• What needs to be done:
Your answer should consist of all lines in the listing that hold the word "twenty".

====== Information given

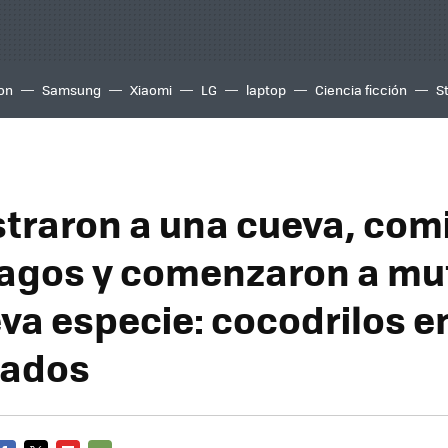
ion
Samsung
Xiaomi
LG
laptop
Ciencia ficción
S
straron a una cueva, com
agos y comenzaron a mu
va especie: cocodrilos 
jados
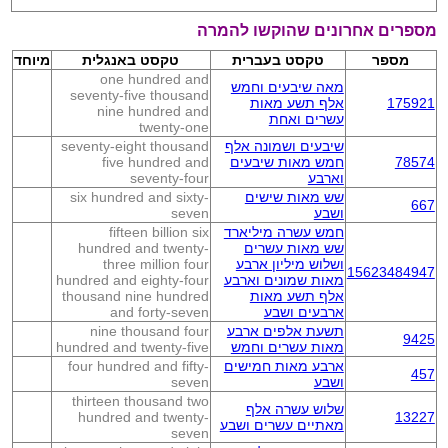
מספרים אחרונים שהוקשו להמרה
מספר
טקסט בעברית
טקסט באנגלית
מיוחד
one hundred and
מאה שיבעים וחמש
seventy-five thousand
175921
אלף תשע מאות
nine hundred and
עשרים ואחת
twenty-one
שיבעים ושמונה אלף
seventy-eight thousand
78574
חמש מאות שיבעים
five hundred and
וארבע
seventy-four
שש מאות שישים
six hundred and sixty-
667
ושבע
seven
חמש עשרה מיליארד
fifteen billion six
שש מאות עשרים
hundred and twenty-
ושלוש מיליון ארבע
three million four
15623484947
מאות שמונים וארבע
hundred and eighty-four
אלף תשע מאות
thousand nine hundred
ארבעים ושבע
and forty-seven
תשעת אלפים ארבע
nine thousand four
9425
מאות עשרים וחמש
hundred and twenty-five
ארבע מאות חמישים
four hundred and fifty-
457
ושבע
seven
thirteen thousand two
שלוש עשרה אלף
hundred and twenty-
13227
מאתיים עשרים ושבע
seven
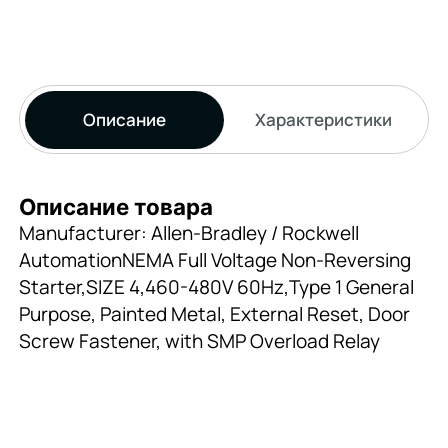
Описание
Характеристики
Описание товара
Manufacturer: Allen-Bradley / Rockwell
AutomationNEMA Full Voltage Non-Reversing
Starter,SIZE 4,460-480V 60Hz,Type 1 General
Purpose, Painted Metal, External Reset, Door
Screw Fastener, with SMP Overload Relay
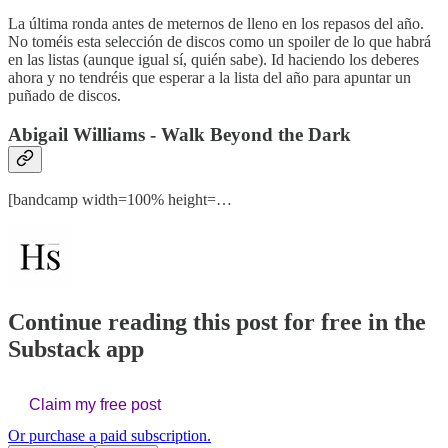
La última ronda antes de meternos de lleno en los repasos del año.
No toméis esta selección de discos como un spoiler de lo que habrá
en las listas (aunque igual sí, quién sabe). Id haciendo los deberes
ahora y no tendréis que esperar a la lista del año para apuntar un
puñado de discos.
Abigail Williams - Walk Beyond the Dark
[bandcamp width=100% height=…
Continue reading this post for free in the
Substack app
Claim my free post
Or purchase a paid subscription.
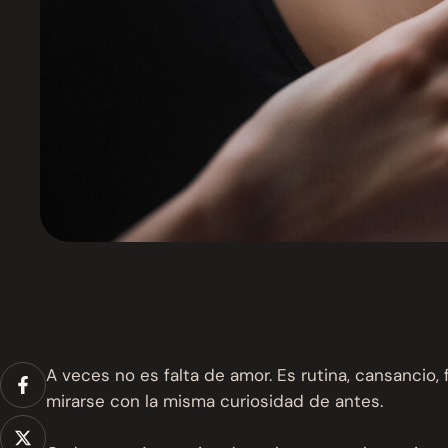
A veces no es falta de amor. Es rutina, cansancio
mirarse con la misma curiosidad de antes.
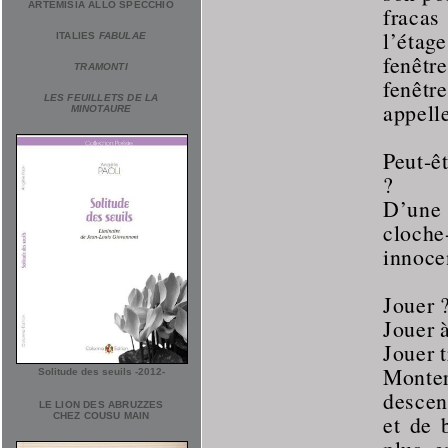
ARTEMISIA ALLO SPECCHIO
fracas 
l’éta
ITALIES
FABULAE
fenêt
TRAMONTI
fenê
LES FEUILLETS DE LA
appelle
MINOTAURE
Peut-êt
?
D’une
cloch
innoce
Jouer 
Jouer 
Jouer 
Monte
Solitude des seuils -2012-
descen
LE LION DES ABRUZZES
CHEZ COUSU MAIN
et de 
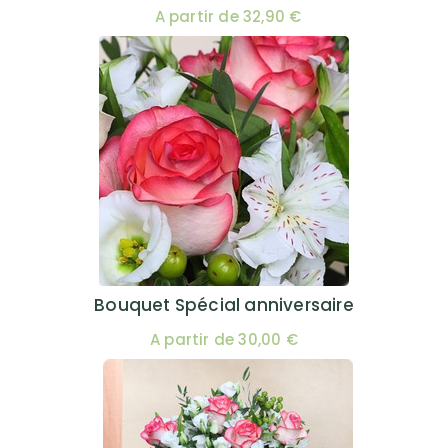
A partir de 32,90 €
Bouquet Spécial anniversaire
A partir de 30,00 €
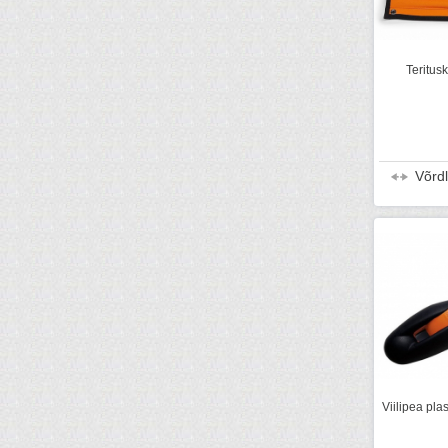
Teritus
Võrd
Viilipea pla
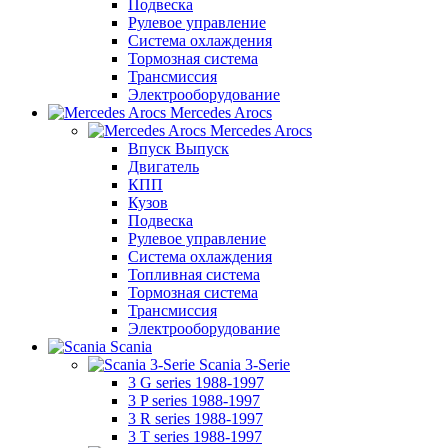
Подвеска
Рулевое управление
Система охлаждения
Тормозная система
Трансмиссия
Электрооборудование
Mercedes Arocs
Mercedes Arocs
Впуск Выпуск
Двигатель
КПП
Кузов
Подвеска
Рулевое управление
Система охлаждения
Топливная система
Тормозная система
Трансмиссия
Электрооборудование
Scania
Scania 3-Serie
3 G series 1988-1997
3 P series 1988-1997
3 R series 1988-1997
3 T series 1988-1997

============

• Result:
twenty-one
hundred and twenty-
hundred and twenty-five
hundred and twenty-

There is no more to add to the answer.